*Page images and extracted text*

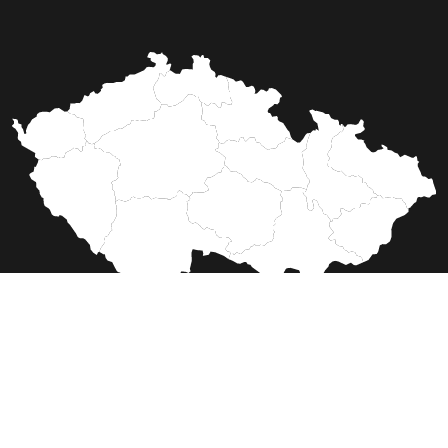
1997 - 2026 © UNIWEB s.r.o. | Všechna práva vyhrazena |
GDPR
|
VOP
|
RSS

*Directions for this task*
Transcribe all entries above exactly. Omit the pictures.

*Solution to this problem*
1997 - 2026 © UNIWEB s.r.o. | Všechna práva vyhrazena |
GDPR
|
VOP
|
RSS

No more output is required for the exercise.